Rachat de crédit hypothécaire : c’est bien plus cher en Belgique !

Rachat de crédit hypothécaire : c’est bien plus cher en Belgique !

Souhaitez-vous soumettre votre crédit hypothécaire au rachat ? Avant toute chose, vous devez savoir qu’en Belgique, le refinancement de ce type d’emprunt est plus onéreux que dans d’autres pays. D’après Test-Achats, les frais pour renégocier son taux annuel effectif global (TAEG) en Belgique sont largement plus élevés. Cette étude internationale a dévoilé au grand jour cet état de fait qui risque d’attrister les propriétaires de biens immobiliers.

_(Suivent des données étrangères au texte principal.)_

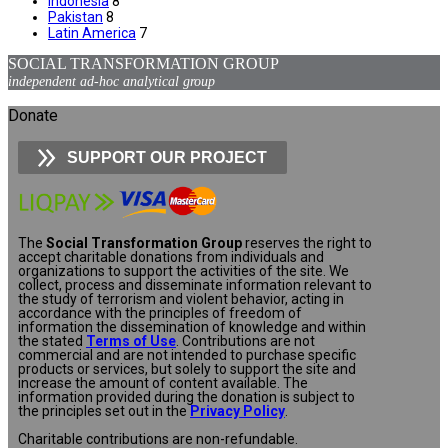
Indonesia
8
Pakistan
8
Latin America
7
SOCIAL TRANSFORMATION GROUP
independent ad-hoc analytical group
Donate
SUPPORT OUR PROJECT
The
Social Transformation Group
reserves the right to
accept charitable donations from individuals and
organizations to support the activities of the site. We
collect, process and disseminate information relevant to
the study of terrorism and violent behavior, acting in
accordance with the principles of freedom of
information the dissemination of knowledge and within
the stated
Terms of Use
. Contributions are not
commercial and are not intended to purchase specific
products or services, but solely to support the site and
increase the amount of content available. The
information provided during the donation is subject to
the principles set out in the
Privacy Policy
.
Charitable contributions are non-refundable.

Une chute des taux contre une hausse des frais de rachat de prêt hypothécaire

En matière de crédit, la tendance des taux est à la baisse depuis maintenant quelques années. C’est une situation qui semblerait encourageante, à première vue, pour les emprunteurs. Malheureusement, il ne faut pas crier victoire trop vite car pour compenser cette diminution des taux de prêt, les établissements de crédits belges appliquent des frais de rachat de crédit beaucoup plus dispendieux que ceux des pays étrangers. En fait, dès que la procédure de demande de Rachat de prêt hypothécaire en Belgique est enclenchée, plusieurs frais s’additionnent pour rendre le coût total de la démarche exorbitant ! Ces frais incluent :

  • Les frais d’enregistrement de dossier
  • Les coûts administratifs
  • Les frais de notaire
  • Les frais hypothécaires
  • La Taxe sur la Valeur Ajoutée (TVA)

Après calcul, le total de ces frais est bien trop cher et rend les charges financières plus lourdes que les économies qu’on comptait réaliser. Cela aura probablement pour effet de susciter les réticences de ceux qui espéraient bénéficier d’un moindre taux !

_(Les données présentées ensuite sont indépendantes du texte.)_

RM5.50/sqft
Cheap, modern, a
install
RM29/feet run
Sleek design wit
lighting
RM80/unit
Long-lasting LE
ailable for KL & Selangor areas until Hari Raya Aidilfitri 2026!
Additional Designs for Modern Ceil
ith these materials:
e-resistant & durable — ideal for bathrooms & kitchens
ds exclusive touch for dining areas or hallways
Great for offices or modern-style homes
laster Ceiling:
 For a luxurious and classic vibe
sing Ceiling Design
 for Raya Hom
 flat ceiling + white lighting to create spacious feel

Jusqu’à plus de 6000 euros pour faire racheter son prêt hypothécaire en Belgique

Si en Angleterre et en Italie, le rachat de crédit hypothécaire est bon marché pour un acquéreur de propriété immobilière, en Belgique c’est tout à fait le contraire. Quand un anglais souhaite obtenir un refinancement de crédit hypothécaire afin de profiter d’un contrat de prêt aux meilleures conditions, cela lui coûte trois fois rien. L’italien quant à lui ne sort que 35 euros de sa porte feuille. Mais un belge qui souhaite faire racheter son prêt immobilier de 200 000 euros doit payer l’exorbitante somme de 6 000 euros ! Dans les pays voisins (France, Pays-Bas, Espagne, Allemagne et Portugal), le refinancement va rarement au-delà de 500 euros. Donc, au bout de compte, un belge débourse 13 fois trop cher qu’un autre européen originaire d’autres pays. Et ceci, sans aucune raison valable !

Pour contrer le coup : exiger des rabais au niveau des frais de notaires

Vu cette situation exaspérante, Test-Achats incite les consommateurs à prendre les mesures qui s’imposent. Les défenseurs des droits des consommateurs ont déjà pris les devants. Ils ont remis une lettre ouverte à Johan Van Overtveldt, le ministre des Finances, pour obtenir gain de cause. Le groupe demande aussi aux consommateurs de s’insurger contre cette pratique malhonnête, en signant sa pétition visant une descente des frais à 500 euros maxi, pour que les emprunteurs puissent proposer leur crédit au rachat auprès d’autres organismes de prêt. Test-Achats demande également une flexibilité au niveau des prix de notaires, comme au Pays-Bas où il y a même des plateformes de comparaison de leurs honoraires.